PHOENIX — The Arizona Diamondbacks wake up each morning intending to create disarray for their opponents. They’re young. They’re fast. Don’t look down — someone might be stealing second base. The team built a marketing campaign around the concept: “Embrace the chaos.” The players hoped to put on a show Monday as the World Series returned to Chase Field for the first time since 2001.

On an idyllic evening in the desert, with the roof open and temperatures still in the mid-70s after the sun set behind the White Tank Mountains, the Diamondbacks could only embrace inertia.
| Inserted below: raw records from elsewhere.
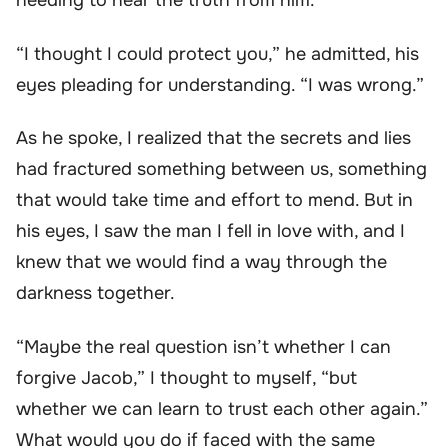
needing to hear the truth from him.
“I thought I could protect you,” he admitted, his
eyes pleading for understanding. “I was wrong.”
As he spoke, I realized that the secrets and lies
had fractured something between us, something
that would take time and effort to mend. But in
his eyes, I saw the man I fell in love with, and I
knew that we would find a way through the
darkness together.
“Maybe the real question isn’t whether I can
forgive Jacob,” I thought to myself, “but
whether we can learn to trust each other again.”
What would you do if faced with the same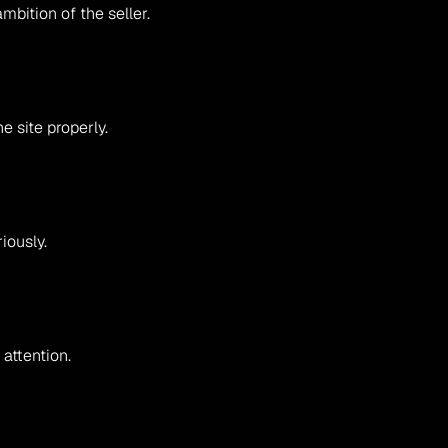
mbition of the seller.
 site properly.
iously.
 attention.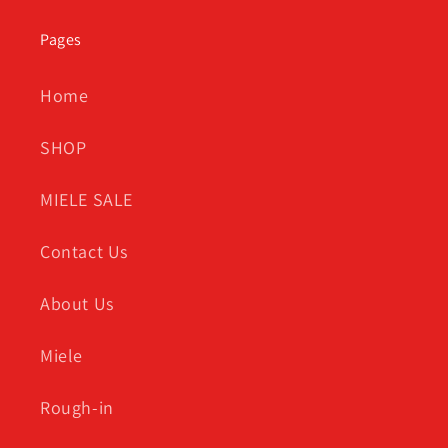
Pages
Home
SHOP
MIELE SALE
Contact Us
About Us
Miele
Rough-in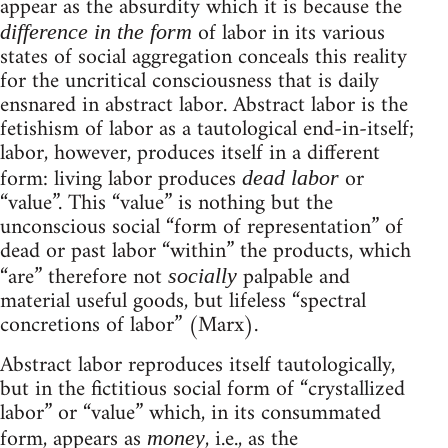
appear as the absurdity which it is because the
of labor in its various
difference in the form
states of social aggregation conceals this reality
for the uncritical consciousness that is daily
ensnared in abstract labor. Abstract labor is the
fetishism of labor as a tautological end-in-itself;
labor, however, produces itself in a different
form: living labor produces
or
dead labor
“value”. This “value” is nothing but the
unconscious social “form of representation” of
dead or past labor “within” the products, which
“are” therefore not
palpable and
socially
material useful goods, but lifeless “spectral
concretions of labor” (Marx).
Abstract labor reproduces itself tautologically,
but in the fictitious social form of “crystallized
labor” or “value” which, in its consummated
form, appears as
, i.e., as the
money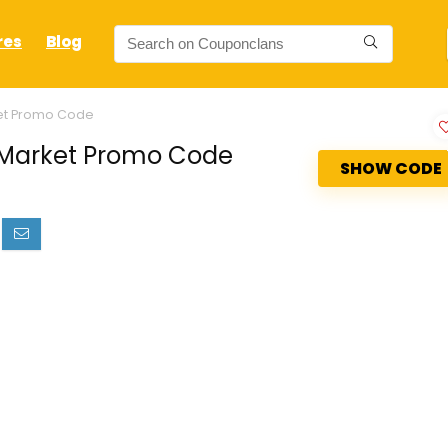
res
Blog
ket Promo Code
e Market Promo Code
SHOW CODE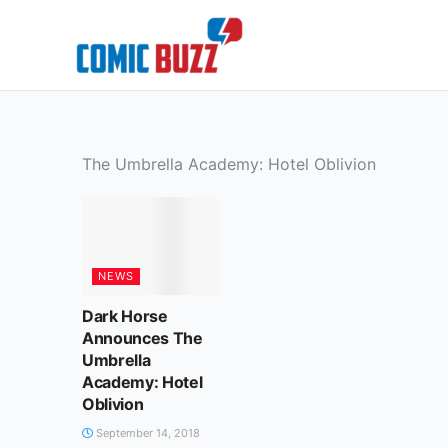
Skip
to
content
The Umbrella Academy: Hotel Oblivion
NEWS
Dark Horse
Announces The
Umbrella
Academy: Hotel
Oblivion
September 14, 2018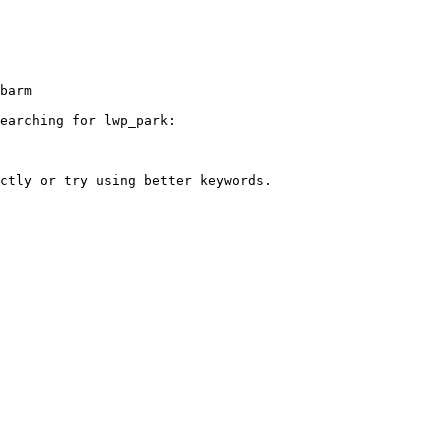
earching for lwp_park:
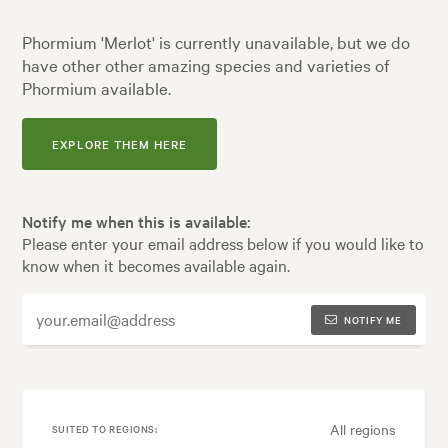
Phormium 'Merlot' is currently unavailable, but we do
have other other amazing species and varieties of
Phormium available.
EXPLORE THEM HERE
Notify me when this is available:
Please enter your email address below if you would like to
know when it becomes available again.
NOTIFY ME
All regions
SUITED TO REGIONS: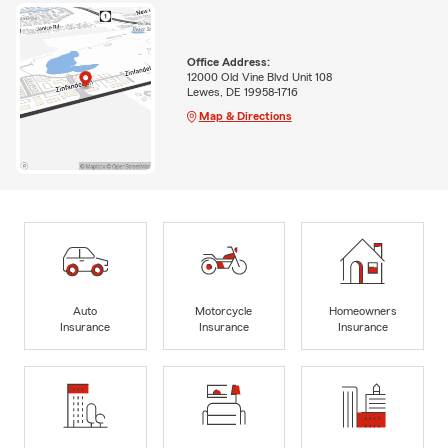
Office Address:
12000 Old Vine Blvd Unit 108
Lewes, DE 19958-1716
Map & Directions
Auto
Motorcycle
Homeowners
Insurance
Insurance
Insurance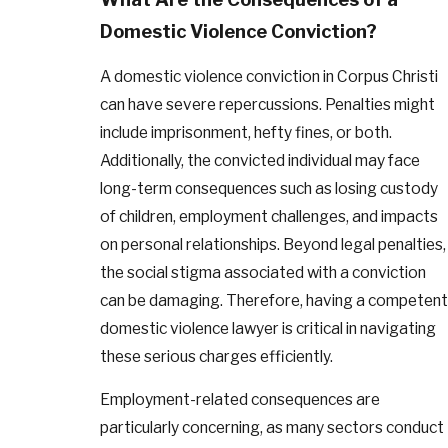
Domestic Violence Conviction?
A domestic violence conviction in Corpus Christi
can have severe repercussions. Penalties might
include imprisonment, hefty fines, or both.
Additionally, the convicted individual may face
long-term consequences such as losing custody
of children, employment challenges, and impacts
on personal relationships. Beyond legal penalties,
the social stigma associated with a conviction
can be damaging. Therefore, having a competent
domestic violence lawyer is critical in navigating
these serious charges efficiently.
Employment-related consequences are
particularly concerning, as many sectors conduct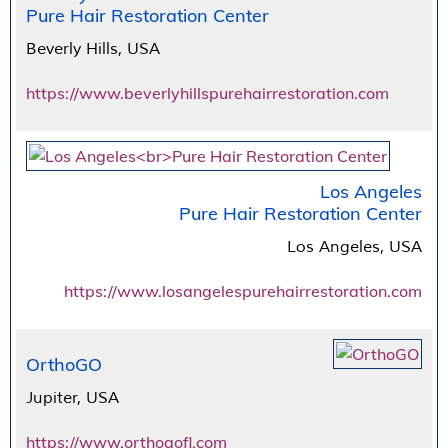
Pure Hair Restoration Center
Beverly Hills, USA
https://www.beverlyhillspurehairrestoration.com
Los Angeles
Pure Hair Restoration Center
Los Angeles, USA
https://www.losangelespurehairrestoration.com
OrthoGO
Jupiter, USA
https://www.orthogofl.com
An early base-running gaffe by first baseman Christian Walker and some stout pitching from the Texas Rangers kept Arizona from wreaking havoc or running rampant or doing much of anything in a 3-1 Rangers victory in Game 3 of the Fall Classic.

Texas held their hosts at bay despite a mid-game emergency. Max Scherzer provided three innings before exiting with a back injury. Called out of the bullpen, Jon Gray delivered three brilliant innings. He flooded the zone with strikes and buzzed through Arizona’s lineup. A brief eighth-inning flurry against flammable reliever Aroldis Chapman led to Arizona’s only run. Texas stomped out the rally when shortstop Corey Seager and second baseman Marcus Semien turned a 6-4-3 double play to save Chapman. The escape aided the Rangers as they took a 2-1 lead in the series.

Seager and Semien combined to drive in all three of Texas’ runs, all in the third inning against Arizona starter Brandon Pfaadt. Seager delivered his second home run of the series, a two-run shot that created some cushion. Pfaadt departed with one out in the sixth. He was pitching in a big-league game for just the 23rd time. Scherzer was making his 30th postseason start.

Depending on your perspective, Scherzer is either a physical marvel or a physical wreck. He turned 39 in July. He made 27 starts this season, the majority with the Mets, who dealt him to Texas during a trade-deadline teardown. Scherzer struck out more than a batter per inning for the 12th season in a row. At times he still resembles the pitcher who captured three Cy Young awards and made eight All-Star teams in his prime.

Yet the strain on his body has been constant. He dealt with shoulder issues and neck spasms earlier this season in Queens. He suffered a strain of the teres muscle in his right shoulder in September, which sidelined him for the final weeks of the regular season. Upon his return in the American League Championship Series, he pitched with a cut right thumb. The training staff patched the wound with glue and cotton.

“I can throw a fastball 100 percent,” Scherzer said Sunday afternoon. The bigger question, he explained, was how long he could last in a game. “That’s the number we don’t have nailed down 100 percent.”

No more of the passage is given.